***** Given information
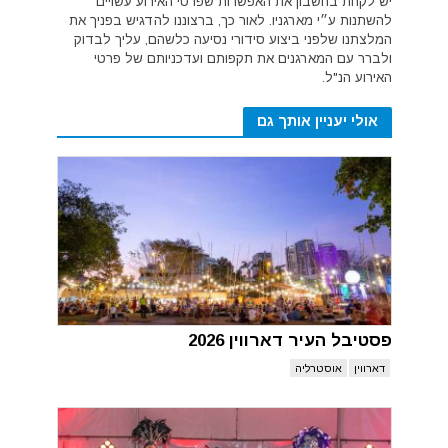
יש לקחת בחשבון את האפשרות שפרטי האירוע עשויים
להשתנות ע״י מארגניו. לאור כך, ברצוננו להדגיש בפניך את
המלצתנו שלפני ביצוע סידורי נסיעה כלשהם, עליך לבדוק
ולברר עם המארגנים את תקפותם ועדכניותם של פרטי
האירוע הנ"ל.
אולי יעניין אותך גם
פסטיבל העיר דארווין 2026
דארווין
אוסטרליה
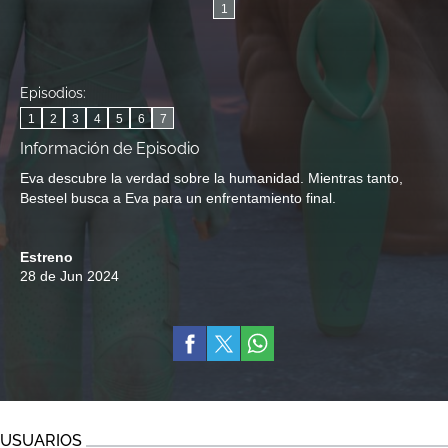
1
Episodios:
1
2
3
4
5
6
7
Información de Episodio
Eva descubre la verdad sobre la humanidad. Mientras tanto,
Besteel busca a Eva para un enfrentamiento final.
Estreno
28 de Jun 2024
USUARIOS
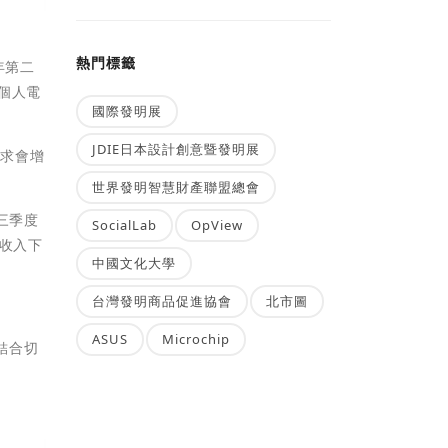
熱門標籤
年第二
個人電
國際發明展
JDIE日本設計創意暨發明展
需求會增
世界發明智慧財產聯盟總會
三季度
SocialLab
OpView
的收入下
中國文化大學
台灣發明商品促進協會
北市圖
ASUS
Microchip
結合切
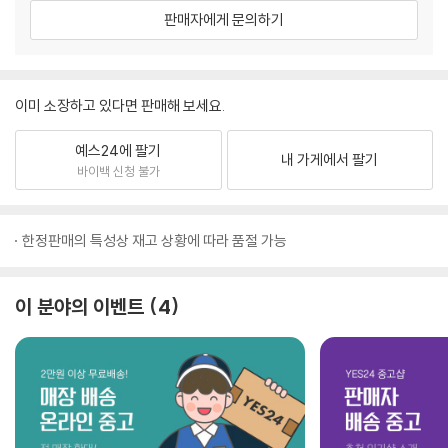
판매자에게 문의하기
이미 소장하고 있다면 판매해 보세요.
예스24에 팔기
내 가게에서 팔기
바이백 신청 불가
한정판매의 특성상 재고 상황에 따라 품절 가능
이 분야의 이벤트
4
**********
Work task:
Keep out the pictures, and copy exactly the lines from the one that contains "Información de Episodio" through the final line of the records above, both ends included.

Answer for this exercise:
Información de Episodio
Eva descubre la verdad sobre la humanidad. Mientras tanto,
Besteel busca a Eva para un enfrentamiento final.
Estreno
28 de Jun 2024
USUARIOS
熱門標籤
年第二
個人電
國際發明展
JDIE日本設計創意暨發明展
需求會增
世界發明智慧財產聯盟總會
三季度
SocialLab
OpView
的收入下
中國文化大學
台灣發明商品促進協會
北市圖
ASUS
Microchip
結合切
판매자에게 문의하기
이미 소장하고 있다면 판매해 보세요.
예스24에 팔기
내 가게에서 팔기
바이백 신청 불가
한정판매의 특성상 재고 상황에 따라 품절 가능
이 분야의 이벤트
4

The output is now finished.